Тебе говорю: встань, возьми постель твою и иди в дом твой.
Иисус из Назарета (от Марка, 2:11)
Доска у самой стены немного горбилась, а третья за ней дала трещину: небольшую, всего в два волоса. А сучок – тот, что над самой головой – был похож на бобра: и хвост у него как у живого, и даже острые зубы немного видны на щекастой морде. По стене у потолка пролегала муравьиная тропа: по ней редко, но всё же проходили маленькие красные трудяги, иногда что-то нёсшие в челюстях. Паук пытался сплести свою сеть в углу, но мать не дала – прогнала веником. А жаль: Илье было интересно смотреть, как он работает.
И ещё часто и доски потолка, и брёвна стены, и всё-всё остальное было мокрым. Ведь когда смотришь на мир сквозь что-нибудь мокрое – скажем, через бычий пузырь во время дождя – весь мир кажется мокрым.

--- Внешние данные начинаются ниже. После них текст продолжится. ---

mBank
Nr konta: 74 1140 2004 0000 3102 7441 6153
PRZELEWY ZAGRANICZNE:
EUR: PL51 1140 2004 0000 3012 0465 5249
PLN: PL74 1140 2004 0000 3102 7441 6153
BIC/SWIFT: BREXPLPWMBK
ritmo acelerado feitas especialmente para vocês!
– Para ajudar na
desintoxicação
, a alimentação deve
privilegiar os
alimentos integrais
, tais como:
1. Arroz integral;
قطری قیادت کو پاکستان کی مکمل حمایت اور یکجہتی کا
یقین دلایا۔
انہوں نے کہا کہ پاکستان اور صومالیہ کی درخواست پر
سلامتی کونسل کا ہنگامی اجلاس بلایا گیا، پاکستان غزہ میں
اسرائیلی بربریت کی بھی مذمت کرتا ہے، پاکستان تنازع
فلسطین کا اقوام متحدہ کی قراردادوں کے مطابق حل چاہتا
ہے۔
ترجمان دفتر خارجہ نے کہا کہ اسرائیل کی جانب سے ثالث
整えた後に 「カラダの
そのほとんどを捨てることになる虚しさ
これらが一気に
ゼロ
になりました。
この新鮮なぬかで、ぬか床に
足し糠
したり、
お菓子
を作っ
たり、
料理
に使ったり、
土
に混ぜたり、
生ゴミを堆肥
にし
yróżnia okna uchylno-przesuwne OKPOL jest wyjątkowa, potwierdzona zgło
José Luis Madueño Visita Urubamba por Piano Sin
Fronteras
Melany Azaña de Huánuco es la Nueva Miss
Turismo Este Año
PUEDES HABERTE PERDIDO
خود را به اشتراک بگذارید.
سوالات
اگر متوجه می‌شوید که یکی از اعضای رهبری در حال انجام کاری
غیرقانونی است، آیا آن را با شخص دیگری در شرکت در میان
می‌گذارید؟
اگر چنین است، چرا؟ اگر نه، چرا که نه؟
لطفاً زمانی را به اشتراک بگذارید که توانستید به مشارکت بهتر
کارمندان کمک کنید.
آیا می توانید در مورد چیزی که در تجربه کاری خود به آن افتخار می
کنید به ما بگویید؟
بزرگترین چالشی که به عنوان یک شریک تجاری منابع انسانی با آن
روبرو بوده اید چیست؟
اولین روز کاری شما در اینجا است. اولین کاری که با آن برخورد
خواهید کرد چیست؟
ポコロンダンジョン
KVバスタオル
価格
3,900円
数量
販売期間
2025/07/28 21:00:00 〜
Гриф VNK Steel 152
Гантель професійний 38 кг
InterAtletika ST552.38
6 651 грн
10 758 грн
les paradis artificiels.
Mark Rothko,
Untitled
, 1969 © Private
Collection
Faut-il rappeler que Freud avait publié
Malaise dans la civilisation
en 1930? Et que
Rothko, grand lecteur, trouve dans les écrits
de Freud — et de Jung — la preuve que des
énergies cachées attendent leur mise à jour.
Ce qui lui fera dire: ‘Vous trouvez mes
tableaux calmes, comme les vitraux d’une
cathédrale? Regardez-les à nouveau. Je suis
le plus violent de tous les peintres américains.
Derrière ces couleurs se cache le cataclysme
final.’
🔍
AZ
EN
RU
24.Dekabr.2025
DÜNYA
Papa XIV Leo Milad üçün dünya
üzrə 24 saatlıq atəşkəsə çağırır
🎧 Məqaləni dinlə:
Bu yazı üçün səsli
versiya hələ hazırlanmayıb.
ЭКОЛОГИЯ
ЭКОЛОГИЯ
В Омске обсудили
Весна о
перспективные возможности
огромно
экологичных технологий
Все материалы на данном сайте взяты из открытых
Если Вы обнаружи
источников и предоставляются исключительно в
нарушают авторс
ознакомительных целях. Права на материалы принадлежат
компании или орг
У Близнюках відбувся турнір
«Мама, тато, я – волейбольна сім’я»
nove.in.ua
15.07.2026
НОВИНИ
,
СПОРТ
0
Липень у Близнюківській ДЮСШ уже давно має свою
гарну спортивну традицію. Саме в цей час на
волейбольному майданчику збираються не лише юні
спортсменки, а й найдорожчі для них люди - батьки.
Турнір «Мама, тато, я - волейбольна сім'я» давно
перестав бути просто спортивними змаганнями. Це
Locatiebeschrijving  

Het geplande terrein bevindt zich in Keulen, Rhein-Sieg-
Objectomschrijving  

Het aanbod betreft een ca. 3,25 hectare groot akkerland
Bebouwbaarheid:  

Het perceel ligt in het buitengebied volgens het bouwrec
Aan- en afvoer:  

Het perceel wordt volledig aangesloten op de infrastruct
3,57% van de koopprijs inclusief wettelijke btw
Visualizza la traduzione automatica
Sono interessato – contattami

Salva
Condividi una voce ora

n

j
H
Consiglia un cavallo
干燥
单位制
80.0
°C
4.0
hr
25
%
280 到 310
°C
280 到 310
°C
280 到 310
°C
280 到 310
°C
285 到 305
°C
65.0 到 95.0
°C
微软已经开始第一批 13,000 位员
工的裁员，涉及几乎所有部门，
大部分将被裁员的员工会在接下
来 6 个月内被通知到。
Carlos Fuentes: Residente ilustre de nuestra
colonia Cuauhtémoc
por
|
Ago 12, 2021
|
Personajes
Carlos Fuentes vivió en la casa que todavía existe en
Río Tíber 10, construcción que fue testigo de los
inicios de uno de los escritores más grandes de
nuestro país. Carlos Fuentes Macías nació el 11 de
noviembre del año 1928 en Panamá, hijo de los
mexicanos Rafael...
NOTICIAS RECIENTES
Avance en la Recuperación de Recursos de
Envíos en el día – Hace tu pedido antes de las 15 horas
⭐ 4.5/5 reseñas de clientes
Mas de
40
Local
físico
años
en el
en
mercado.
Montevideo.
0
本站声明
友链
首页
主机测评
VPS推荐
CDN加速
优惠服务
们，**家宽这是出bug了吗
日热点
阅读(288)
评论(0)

Когда доски потолка были изучены до мельчайшей трещинки, до самого последнего причудливо распластанного сучка, он попросил отца переставить лавку с постелью к окну. А там как раз начинала хозяйничать озорная девица Весна, бесстрашно отвоевывая у смурно́й тётки Зимы владения. Эта постоянная битва всегда радовала его, но сейчас доставляла только боль – он знал, что навряд ли услышит весёлые колокольца ручьёв, и липкие почки на ветках будут оставлять терпкий запах не на его пальцах, и не ему придётся удирать из лесу от первой грозы веселящегося Перуна.
И не для него зацветут маленькие обманщики – лисые одуванчики…
Из окна был виден край улицы, две сестрицы-берёзы у плетня и родовое капище. Он вглядывался в потемневший и совсем не весёлый, как ему полагалось, лик Купало, в сверкавшие усы Велеса, и оба они молчали в ответ на его безгласные, постоянно мучившие теперь вопросы: «Почему? За что?» Он злился и не мог понять, почему они тогда не уберегли его, почему позволили всему случиться именно так. Иногда его посещала мысль, что если бы тогда он уцелел, то его наверняка утащили бы в полон. И он порой думал, что вместо того, чтобы бессильно лежать калекой дома, лучше было идти на аркане в чужую степь рядом с ней… Не лежать, а идти. Не одному, а рядом с ней.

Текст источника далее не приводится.